Removing after-hours doctor care largely came down to staff health and safety, he said.
“The community have been informed and advised to check in with their general practitioner, nurse practitioner or community nurse to ensure their scripts and medications are up to date. People can also access health services during the day at one of the 10 Hauora Hokianga community clinics or urgent-care clinic at Rāwene Hospital.
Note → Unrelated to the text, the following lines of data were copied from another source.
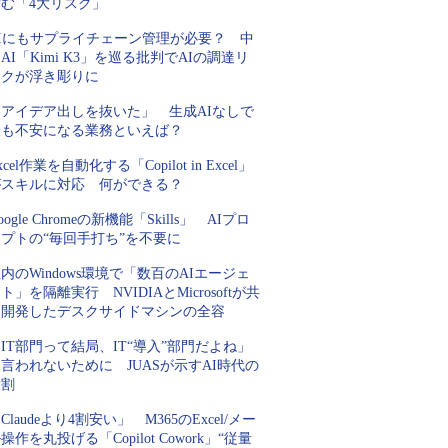
潜む「4大リスク」
AIにもサプライチェーン管理が必要？ 中
AI「Kimi K3」を巡る批判でAIの調達リ
スクが浮き彫りに
「アイデア出しを抜いた」 生成AIなしで
最も不安になる業務といえば？
xcel作業を自動化する「Copilot in Excel」
がスキルに対応 何ができる？
oogle Chromeの新機能「Skills」 AIプロ
プトの“毎回手打ち”を不要に
内のWindows環境で「数百のAIエージェ
ト」を隔離実行 NVIDIAとMicrosoftが共
同開発したデスクサイドマシンの全容
IT部門って結局、IT“導入”部門だよね」
言われないために JUASが示すAI時代の
役割
Claudeより4割安い」 M365のExcel/メー
操作を丸投げる「Copilot Cowork」“従量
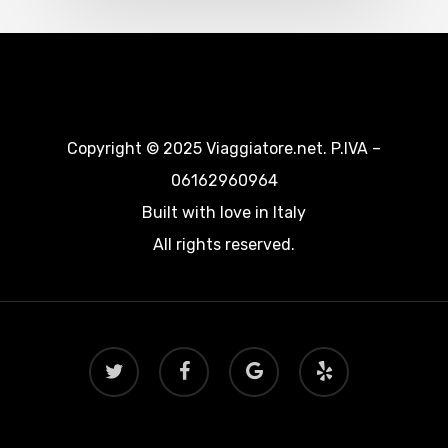
Copyright © 2025 Viaggiatore.net. P.IVA –
06162960964
Built with love in Italy
All rights reserved.
twitter
facebook
google-
yelp
plus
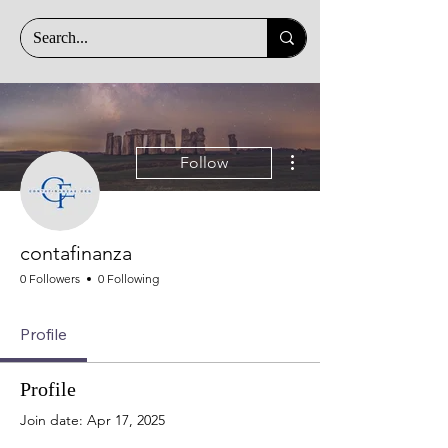
More actions
Follow
contafinanza
0 Followers
0 Following
Profile
Profile
Join date: Apr 17, 2025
The majority of out-of-hours cases are being directed to [the] Bay of Islands, Kaitāia or Whangārei hospitals.”
Te Whatu Ora had funded a two-month trial of a virtual doctor service immediately prior to the reduction of after-hours care, and allocated extra funding for an additional rural registrar, Little said.
Hauora Hokianga’s register of more than 7300 patients shows 96 per cent have high needs.
When the hospital first stopped after-hours doctors’ care, Hauora Hokianga chief executive Margareth Broodkoorn (Ngāpuhi) said the decision had been made with “great reluctance”.
“I am truly sorry that it has come to this, a decision that has not been made lightly without seeking assistance from others and exploring multiple options.”
She advised Hokianga residents to: “Talk with your whānau and friends, have a plan in place should you need to access urgent health services out of home, and ensure you have petrol in your car”.
Broodkoorn told RNZ she was “absolutely concerned” about people driving to other hospitals for overnight care.
“I’m worried about the fact that it’s going to take extra time for whānau to access health services.”
National’s health spokesman Dr Shane Reti (Ngāti Wai, Ngāti Hine, Ngāpuhi, Ngāti Maniapoto) trained at Rāwene, and said he was “very disappointed for the people of Hokianga” and said the Labour government should have prioritised rural doctor recruitment sooner, to avoid such extreme staff shortages.
“Any one day without a service is not acceptable, and the health workforce has been an issue for months and months and months.
“When I reflect on the fact that some of the worst deprivation statistics are in northern Hokianga, it’s even more tragic.”
When RNZ first confirmed Rāwene services were scaling back, Te Whatu Ora’s board chair Rob Campbell told RNZ board members were “disturbed and concerned about the event and the impact on the community”.
When asked if Te Whatu Ora should also be apologising, as Hauora Hokianga had, he rejected this.
“Apology – look, I don’t think that’s the point,” Campbell said.